The two art forms are often closely linked but come from completely different parts of a person’s mind and the similarities between the two are often over hyped when in fact they are created using different muscles of the mind. So to simply emphasise the similarities between them without looking for anything else is only analysing part of the story as more separates the two than unites them.

To rely on someone’s image constantly is not the same as creating your own. Inspiration that relies on another form of art should be, like one of the main ideas behind the art of improvisation; the concept of “yes and”. This is the taking of an initial idea and adding to it, thus creating another concept, while engaging and answering, thus creating a dialogue. This is something brilliant artists do, while less successful artists fail to do.  To simply describe someone else’s image is stealing, and stealing badly, which is not creating or adding any layers of image or meaning.

How easy is it to create an original image that doesn’t rely on someone else’s artistic vision? And how important is originality when creating art?

On this topic of conversation David Hockney is quoted as saying “there’s no such thing as a copy, really” adding that “everything is a translation of something else, no matter how it’s done.”

David Hockney’s relationship to words began out of poverty, when due to a lack of financial means, he was forced to work in the printmaking department at the Royal College of Art as a means of having access to free art supplies, as they handed them out for free. This leads me to ask the question what would have become of Hockney and his art without the formative influence of poetry in his life.
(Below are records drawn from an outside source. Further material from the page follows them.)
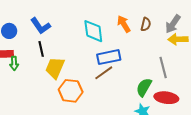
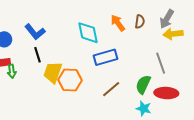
brown line: (104, 73) -> (111, 89), moved
orange hexagon: (71, 91) -> (70, 80), moved

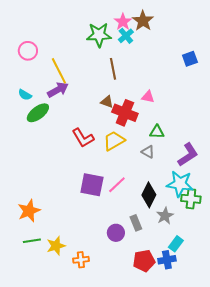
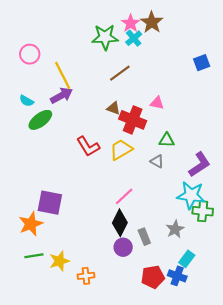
brown line: (113, 69) -> (120, 73), turned 65
purple square: (92, 185) -> (50, 203), moved
black diamond: (149, 195) -> (120, 223), moved
blue cross: (167, 260) -> (177, 276), turned 30

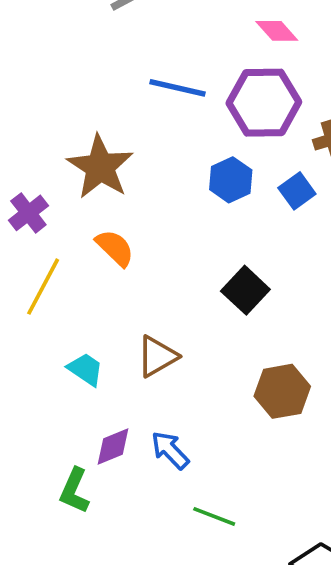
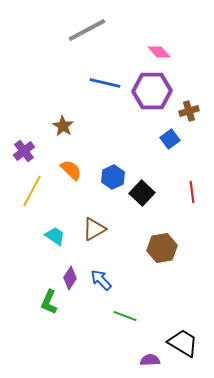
brown star: (100, 167) -> (63, 126), size x0.6
blue hexagon: (231, 180) -> (113, 177), moved
purple diamond: (113, 447) -> (70, 278), turned -35

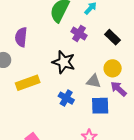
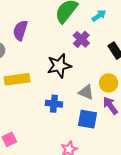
black star: (64, 62) -> (59, 66), turned 30
blue cross: (66, 98) -> (54, 104), turned -35

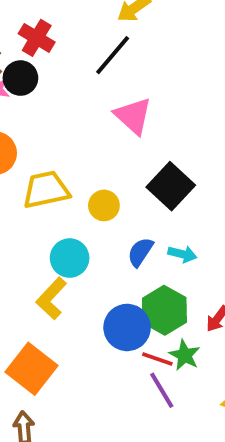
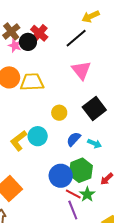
red cross: (37, 38) -> (39, 33), moved
yellow trapezoid: (46, 190) -> (32, 82), moved
yellow L-shape: (51, 298) -> (19, 141), moved

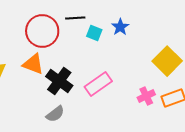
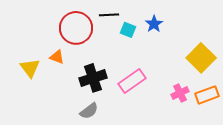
orange triangle: (33, 64) -> (57, 57), moved, size x0.7
black cross: (59, 81) -> (93, 78), turned 36

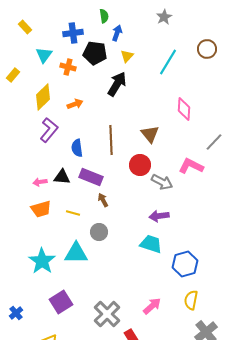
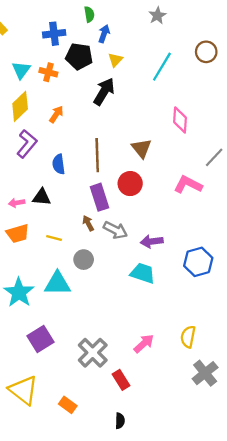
cyan triangle: (44, 55) -> (21, 70), moved
orange arrow: (75, 104) -> (56, 114), turned -35
purple rectangle: (91, 177) -> (99, 197), moved, turned 50
gray arrow: (162, 182) -> (115, 230), moved
blue hexagon: (185, 264) -> (198, 262), moved

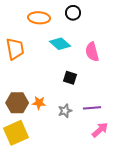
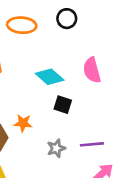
cyan diamond: (60, 44) -> (50, 77), moved
orange star: (39, 103) -> (23, 123), moved

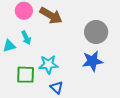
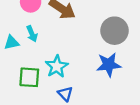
cyan star: (48, 64) -> (57, 66), turned -30

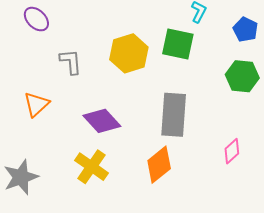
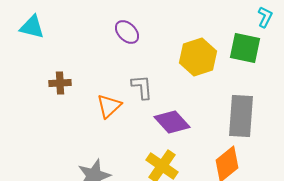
purple ellipse: (36, 19) -> (127, 32), moved
gray L-shape: (71, 62) -> (142, 87), moved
Guardian journalist Blake Morrison says of the relationship between Hockney’s art and poetry that inspires him “the prints don’t so much illustrate the poems (an impossible task in any case) as convey the eroticism underlying them; they make plain what Cavafy was forced to disguise.” Do Hockney’s art works therefore add to the original poem, creating further layers, stripping the top coat of paint off a poem to reveal the poem’s true intention? Or do they detract from the original poem?

Is it wrong to pose the question, given everything I have said, of whether poets and artists who rely solely on other mediums and preexisting ideas for inspiration are real makars? I don’t think so. But that’s just my own personal view.
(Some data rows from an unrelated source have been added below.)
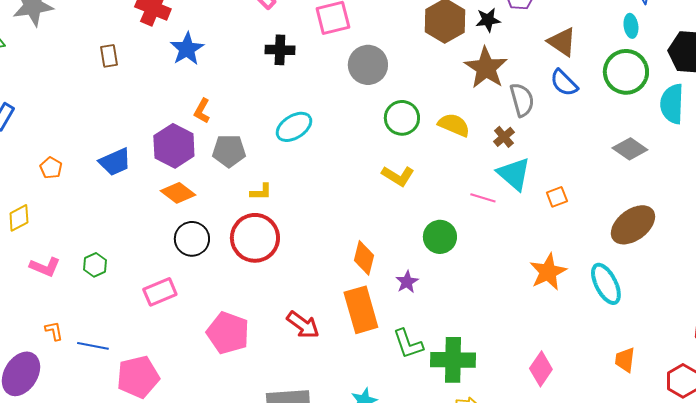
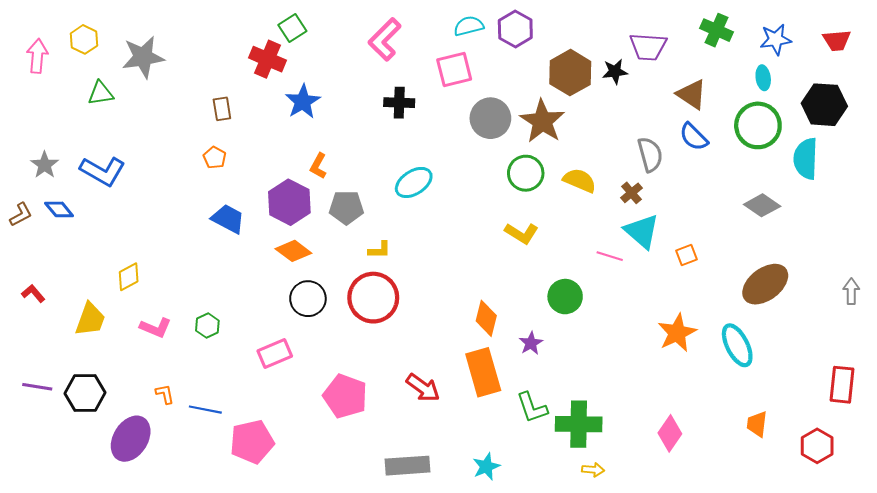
brown star: (486, 68) -> (542, 121), moved
blue trapezoid: (115, 162) -> (228, 219), turned -128
orange pentagon: (51, 168) -> (215, 158), moved

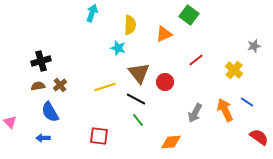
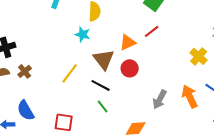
orange triangle: (164, 34) -> (128, 42), moved
red line: (196, 60) -> (152, 31), moved
yellow line: (105, 87) -> (70, 73), turned -35
blue semicircle: (50, 112) -> (26, 110), moved

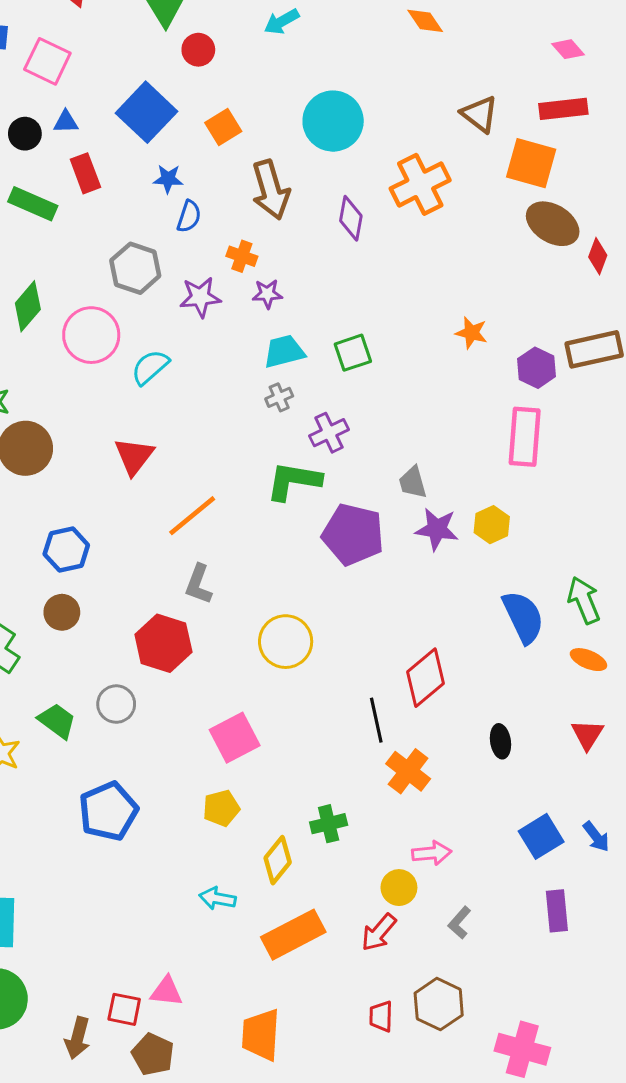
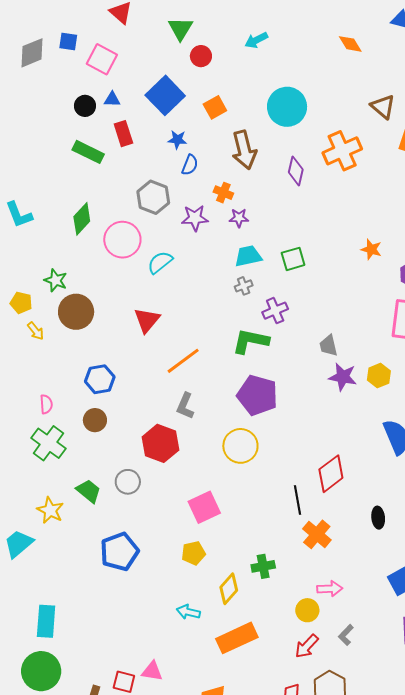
purple pentagon: (353, 534) -> (257, 395), moved
red arrow: (379, 932) -> (307, 646), moved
My own view on the subject, is that it is relatively easy to describe but harder to create and to create something out of nothing. Poetry after all “makes nothing happen”, which I think rather than a criticism is a positive critique about the role of poetry; that is to say, poetry transforms nothingness into something very real, in the same way that words create worlds from nothing. The very art of writing poetry should be hard. Creating is hard. Why else would we do it?